Pushing the power button isn't exactly what you want to default to every time you turn off a computer. Granted, one press should make the machine shut down normally or semi-normally, but it's still bad practice.
That's what the power button does, is send a Shutdown command to the OS (or what you program the PC to do). It has been this way since for more than 10 years.
Might inquire as to why? I've been hearing tbis since Win95 and I don't ever recall finding out why.
Windows 95/98 was the last real OS that needed a graceful shutdown. It had to do with how the Swap Files and Virtual Memory were accessed and used in that OS. Once the NT Kernel became the standard, the only reason now to shutdown the OS are the programs that you have on the machine that are running.

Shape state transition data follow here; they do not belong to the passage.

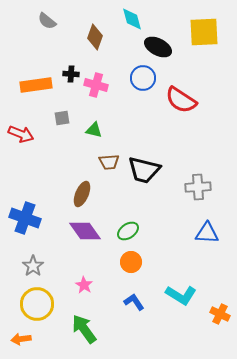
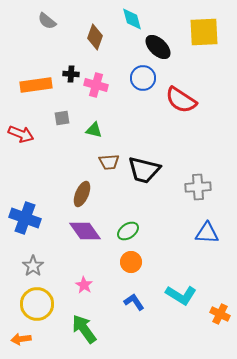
black ellipse: rotated 16 degrees clockwise
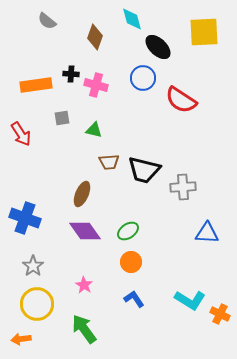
red arrow: rotated 35 degrees clockwise
gray cross: moved 15 px left
cyan L-shape: moved 9 px right, 5 px down
blue L-shape: moved 3 px up
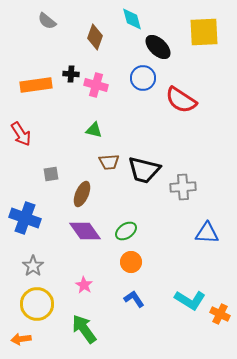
gray square: moved 11 px left, 56 px down
green ellipse: moved 2 px left
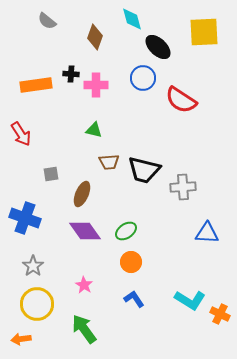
pink cross: rotated 15 degrees counterclockwise
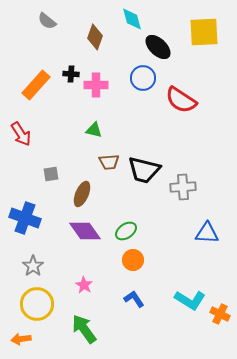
orange rectangle: rotated 40 degrees counterclockwise
orange circle: moved 2 px right, 2 px up
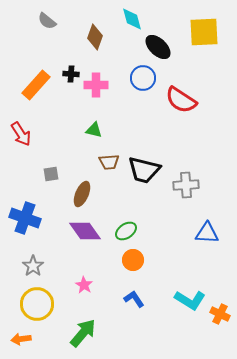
gray cross: moved 3 px right, 2 px up
green arrow: moved 1 px left, 4 px down; rotated 76 degrees clockwise
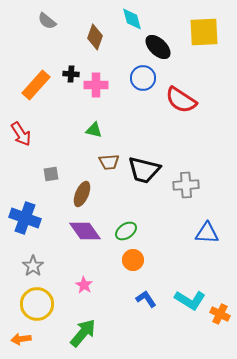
blue L-shape: moved 12 px right
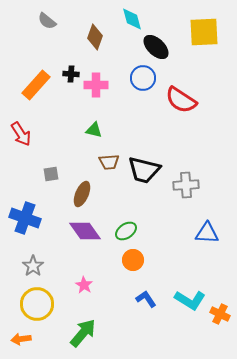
black ellipse: moved 2 px left
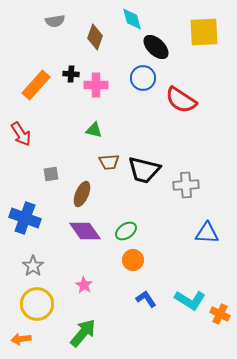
gray semicircle: moved 8 px right; rotated 48 degrees counterclockwise
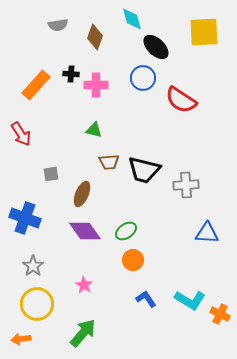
gray semicircle: moved 3 px right, 4 px down
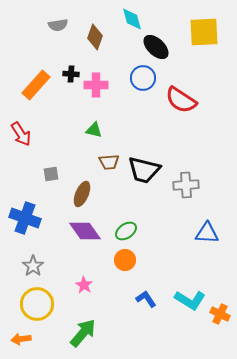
orange circle: moved 8 px left
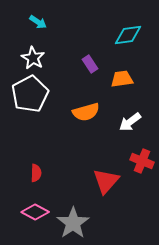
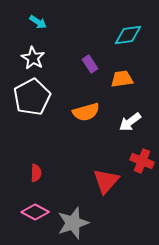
white pentagon: moved 2 px right, 3 px down
gray star: rotated 16 degrees clockwise
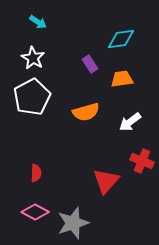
cyan diamond: moved 7 px left, 4 px down
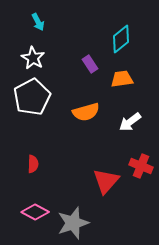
cyan arrow: rotated 30 degrees clockwise
cyan diamond: rotated 32 degrees counterclockwise
red cross: moved 1 px left, 5 px down
red semicircle: moved 3 px left, 9 px up
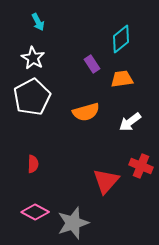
purple rectangle: moved 2 px right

I have been doing a hard power shutdown on my work laptop for the past 5 years. My company has so much crap loaded on it that it takes 5 minutes to power off normally, but only 10 seconds if I mash the power button. I hard reset my desktop all the time but that is usually due to a game locking up on me as I leave my PC on 24/7.
The only time doing a hard shutdown can really mess up your OS is if you were to hard shut it down while it is shutting itself down during the part where it resolves the working registry with the stored copy of the registry. Even that just takes a boot into Safe mode, then a reboot to last known good condition to fix that.
Of course, none of this applies to a Server. Those always have to gracefully shutdown. Especially if they are running Unix/Linux. Again, this is not so much for the OS, but the programs and data on the sever. This is because of the Data Arrays that Servers usually work with, if those are not "put away" properly, data corruption can ensue.